**INPUT MATERIAL:**
################
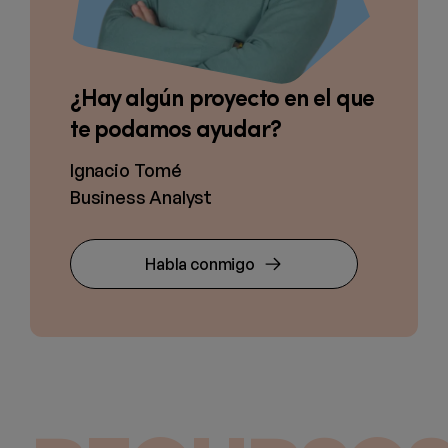
¿Hay algún proyecto en el que
te podamos ayudar?
Ignacio Tomé
Business Analyst
Habla conmigo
################
**YOUR ASSIGNMENT:** Extract the full listing exactly, with the pictures left out.

**ANSWER BOX:**
¿Hay algún proyecto en el que
te podamos ayudar?
Ignacio Tomé
Business Analyst
Habla conmigo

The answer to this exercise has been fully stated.